DATA FOR THIS EXERCISE:
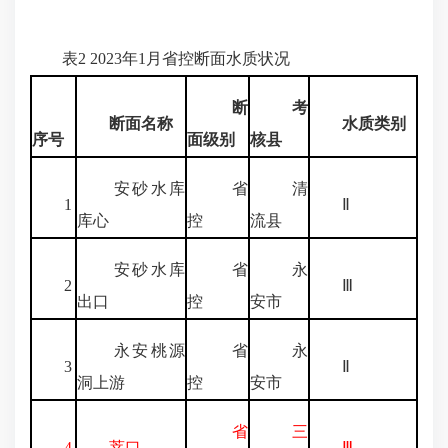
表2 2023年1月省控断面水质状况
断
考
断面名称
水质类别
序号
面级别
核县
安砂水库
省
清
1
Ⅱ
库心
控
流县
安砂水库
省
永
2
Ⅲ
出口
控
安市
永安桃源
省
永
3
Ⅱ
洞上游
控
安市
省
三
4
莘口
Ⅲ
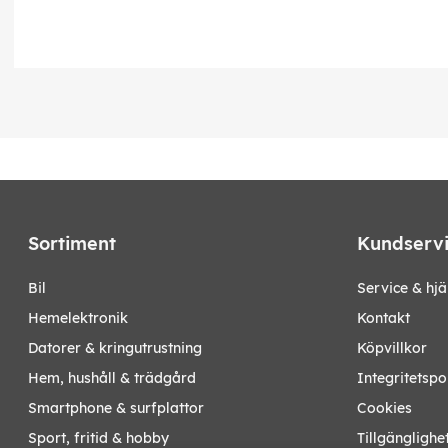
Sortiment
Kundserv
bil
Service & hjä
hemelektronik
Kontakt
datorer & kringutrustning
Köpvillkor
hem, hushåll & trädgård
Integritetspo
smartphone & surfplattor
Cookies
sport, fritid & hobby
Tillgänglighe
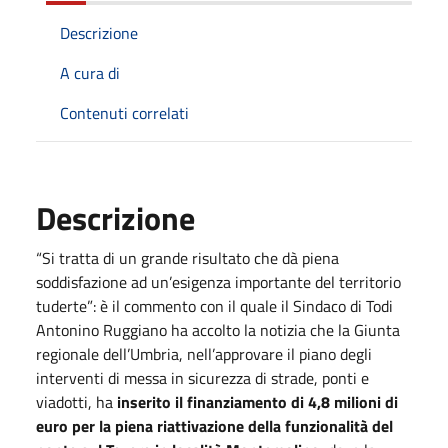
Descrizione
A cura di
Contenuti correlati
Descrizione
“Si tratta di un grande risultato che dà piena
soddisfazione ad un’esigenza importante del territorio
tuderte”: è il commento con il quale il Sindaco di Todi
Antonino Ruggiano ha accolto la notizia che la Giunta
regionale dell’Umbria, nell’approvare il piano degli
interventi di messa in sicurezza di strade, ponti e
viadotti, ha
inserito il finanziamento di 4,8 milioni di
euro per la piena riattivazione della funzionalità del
...
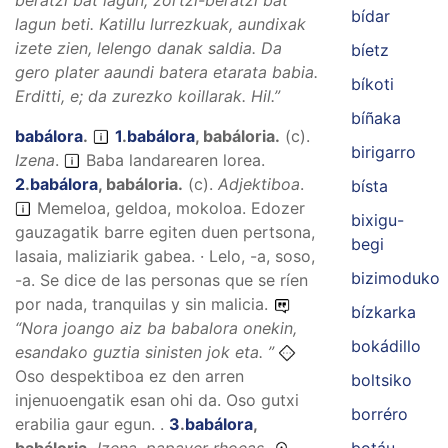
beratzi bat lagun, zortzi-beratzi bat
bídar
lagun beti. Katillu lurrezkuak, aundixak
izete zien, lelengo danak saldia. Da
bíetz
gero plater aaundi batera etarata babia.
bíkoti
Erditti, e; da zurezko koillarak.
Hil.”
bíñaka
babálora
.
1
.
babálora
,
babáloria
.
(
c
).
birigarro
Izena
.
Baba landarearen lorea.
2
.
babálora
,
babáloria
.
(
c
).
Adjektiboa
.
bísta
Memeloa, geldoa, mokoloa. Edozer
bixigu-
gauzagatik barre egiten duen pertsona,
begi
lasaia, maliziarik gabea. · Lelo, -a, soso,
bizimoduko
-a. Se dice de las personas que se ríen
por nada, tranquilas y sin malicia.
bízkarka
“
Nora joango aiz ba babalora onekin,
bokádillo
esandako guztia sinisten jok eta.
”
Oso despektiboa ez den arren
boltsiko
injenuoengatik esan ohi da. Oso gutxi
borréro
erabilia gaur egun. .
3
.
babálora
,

THE TASK:
Exact repeat of the material above: every line from the one with "表2 2023年1月省控断面水质状况" through the one with "euro per la", endpoints included, and nothing more. No pictures.

ANSWER TO THIS TASK:
表2 2023年1月省控断面水质状况
断
考
断面名称
水质类别
序号
面级别
核县
安砂水库
省
清
1
Ⅱ
库心
控
流县
安砂水库
省
永
2
Ⅲ
出口
控
安市
永安桃源
省
永
3
Ⅱ
洞上游
控
安市
省
三
4
莘口
Ⅲ
Sortiment
Kundserv
bil
Service & hjä
hemelektronik
Kontakt
datorer & kringutrustning
Köpvillkor
hem, hushåll & trädgård
Integritetspo
smartphone & surfplattor
Cookies
sport, fritid & hobby
Tillgänglighe
Descrizione
A cura di
Contenuti correlati
Descrizione
“Si tratta di un grande risultato che dà piena
soddisfazione ad un’esigenza importante del territorio
tuderte”: è il commento con il quale il Sindaco di Todi
Antonino Ruggiano ha accolto la notizia che la Giunta
regionale dell’Umbria, nell’approvare il piano degli
interventi di messa in sicurezza di strade, ponti e
viadotti, ha
inserito il finanziamento di 4,8 milioni di
euro per la piena riattivazione della funzionalità del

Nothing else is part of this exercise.